Zvuku - Other room listening

Ils auraient mérité une chronique (3)

   Zvuku, alias de Karl McGraph, actif sur la scène de Dublin, concocte une musique ambiante électro-acoustique à la fois sereine et dramatique à partir de piano, violon, guitare, drones et effets. On pourrait le situer dans le prolongement des meilleurs Tangerine Dream, en moins démonstratif. Karl, attentif à déployer ses toiles en étageant les textures, nous enveloppe dans des volutes soyeuses, somptueuses, des boucles lentes et diaprées. C'est en 2012 qu'il sort son premier cd, Other room listening, sur le label Futuresequence : huit titres, rien à jeter, parfait pour laisser errer son esprit dans les filigranes délicats des nuages intérieurs ou des forêts nocturnes étoilées.

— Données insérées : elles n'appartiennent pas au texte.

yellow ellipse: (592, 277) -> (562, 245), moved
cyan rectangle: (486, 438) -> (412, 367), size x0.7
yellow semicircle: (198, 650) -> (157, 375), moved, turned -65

Paru chez Futuresequence  en 2012 / 6 titres / 41 minutes environ

Pour aller plus loin

- Zvuku sur soundcloud.

- "Logpile", le premier titre en écoute (fausse video)

- album en écoute et en téléchargement gratuit sur bandcamp :

( Nouvelle mise en page + ajout d'illustrations visuelles et sonores le 26 juillet 2021)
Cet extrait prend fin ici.